Still, I got there, and there was a splendid stew with rather
floury potatoes and slightly tough cabbage. Why didn’t I relish it as
usual, after the school lunch and the long, long afternoon? I seldom
pushed my food aside hardly eaten but this evening I had little choice:
I found I could hardly remember what food was actually for, and watched
incredulously while Diana and Gale tucked in ravenously. What I wanted
was to sit in a soft chair or even better lie down, and drift away if I
could. Washing up in our smallish enamel bowl seemed a gargantuan task,
and I admitted to Diana that I felt pretty ropey. She wisely suggested
bed; Gale said “Poor Daddy!” several times and when I finally got into
the rather bumpy bed upstairs I had no inclination to read: a dry
throat and a slightly swimming head were sufficient symptoms to prevent
me from even opening a single blue exercise book with 3B’s observations
on “The Best Day of my Holidays”.
Next morning Diana insisted on taking my temperature and I found with a dull ache of surprise that it was 101 degrees. She went over to Bob’s house and asked him to report me as sick – a heavy day which I was only too happy to miss. I drank a good deal of tea and got down a little bread-and-milk, suitably soft for an invalid. I dressed with double the usual sweaters and was settled into our strange wicker armchairs with a thick blanket over my knees which enclosed but didn’t stop the shiver. By 8.30 the workmen were busy “next door”, hammering and laughing and shouting but still divided from me by the round brick wall. Diana was to take Gale to the dentist at 10.00, on the bus, but before that she went out of our front door and round to the building site, to be informed that today was the day when the hole for the linking door was to be knocked in the brickwork.

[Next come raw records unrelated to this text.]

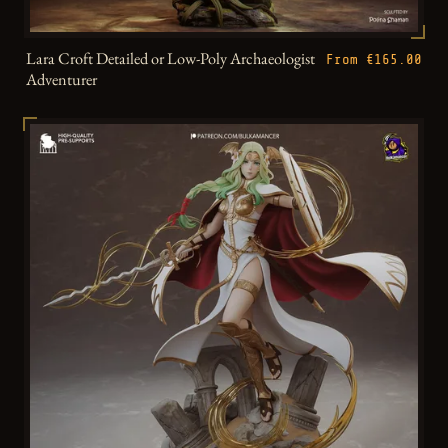
Lara Croft Detailed or Low-Poly Archaeologist
From €165.00
Adventurer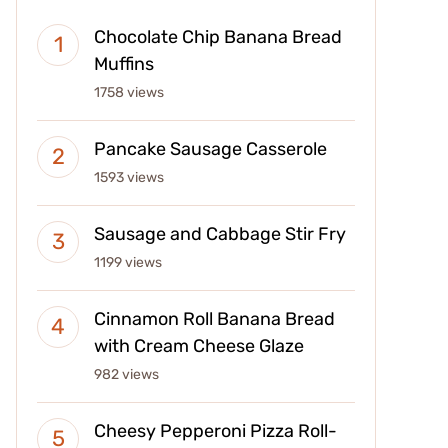
Chocolate Chip Banana Bread
Muffins
1758 views
Pancake Sausage Casserole
1593 views
Sausage and Cabbage Stir Fry
1199 views
Cinnamon Roll Banana Bread
with Cream Cheese Glaze
982 views
Cheesy Pepperoni Pizza Roll-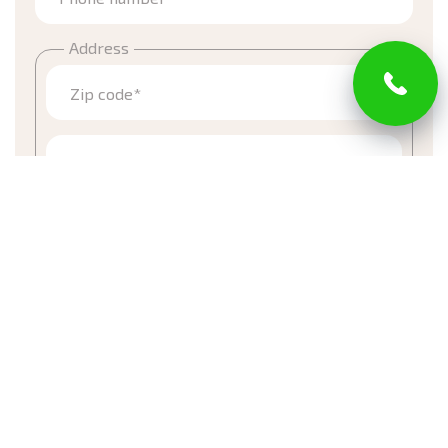
Address
Zip code*
Street
Town
Email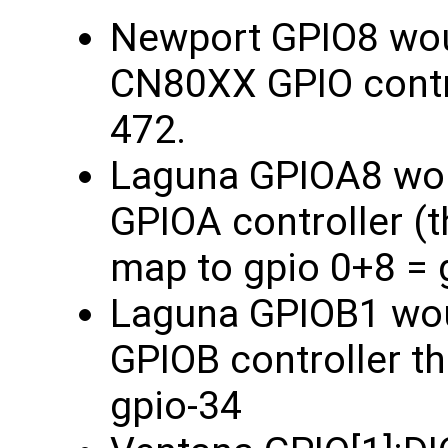
Newport GPIO8 woul
CN80XX GPIO contro
472.
Laguna GPIOA8 woul
GPIOA controller (t
map to gpio 0+8 = 
Laguna GPIOB1 woul
GPIOB controller t
gpio-34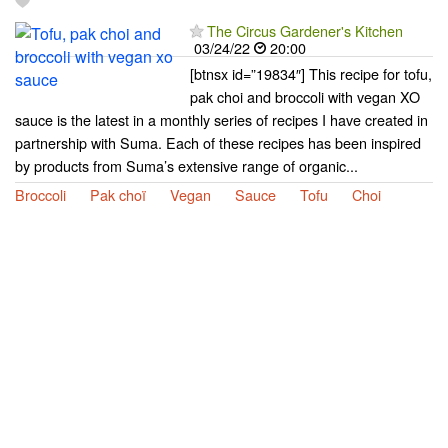
The Circus Gardener's Kitchen
03/24/22
20:00
[btnsx id=”19834″] This recipe for tofu,
pak choi and broccoli with vegan XO
sauce is the latest in a monthly series of recipes I have created in
partnership with Suma. Each of these recipes has been inspired
by products from Suma’s extensive range of organic...
Broccoli
Pak choï
Vegan
Sauce
Tofu
Choi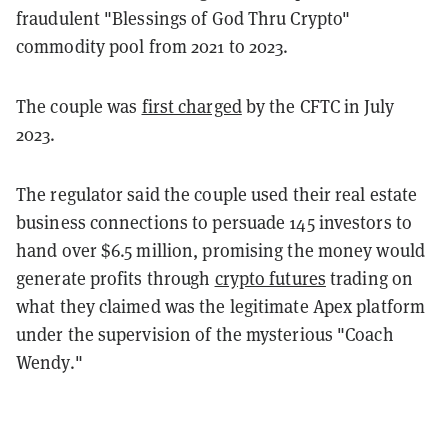
fraudulent "Blessings of God Thru Crypto"
commodity pool from 2021 to 2023.
The couple was
first charged
by the CFTC in July
2023.
The regulator said the couple used their real estate
business connections to persuade 145 investors to
hand over $6.5 million, promising the money would
generate profits through
crypto futures
trading on
what they claimed was the legitimate Apex platform
under the supervision of the mysterious "Coach
Wendy."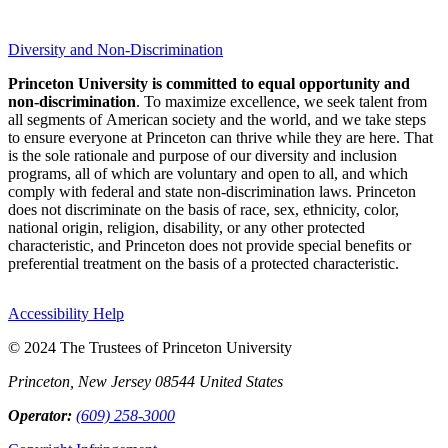
Diversity and Non-Discrimination
Princeton University is committed to equal opportunity and
non-discrimination
. To maximize excellence, we seek talent from
all segments of American society and the world, and we take steps
to ensure everyone at Princeton can thrive while they are here. That
is the sole rationale and purpose of our diversity and inclusion
programs, all of which are voluntary and open to all, and which
comply with federal and state non-discrimination laws. Princeton
does not discriminate on the basis of race, sex, ethnicity, color,
national origin, religion, disability, or any other protected
characteristic, and Princeton does not provide special benefits or
preferential treatment on the basis of a protected characteristic.
Accessibility Help
© 2024 The Trustees of Princeton University
Princeton, New Jersey 08544 United States
Operator:
(609) 258-3000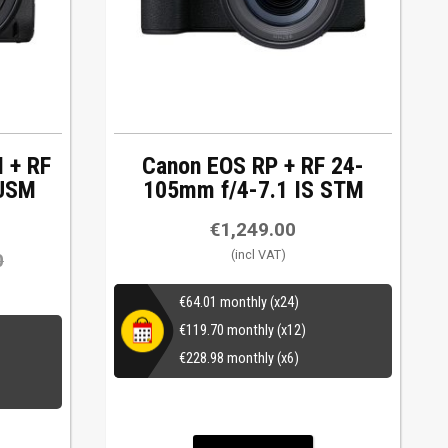
I + RF
Canon EOS RP + RF 24-
 USM
105mm f/4-7.1 IS STM
€
1,249.00
0
€
64.01
monthly (x24)
€
119.70
monthly (x12)
€
228.98
monthly (x6)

Soon after this the two Smith brothers came in with sundry apologies and fastened a tarpaulin with slats hammered into the beams, to prevent the bricks actually flying through our sitting room. A few minutes later they started: there was an amazing thudding and booming noise (old brickwork being attacked has a note all of its own). Lumps of brick and rubble tumbled through the lower reaches of the tarpaulin and made a sizeable pile by my side. What I had not expected was that the whole room became quickly fogged with dust – the ancient chokey smell of eighteenth century mortar an soft, red brick. Neither helped my throat or my headache and I prayed that it would not go on too long.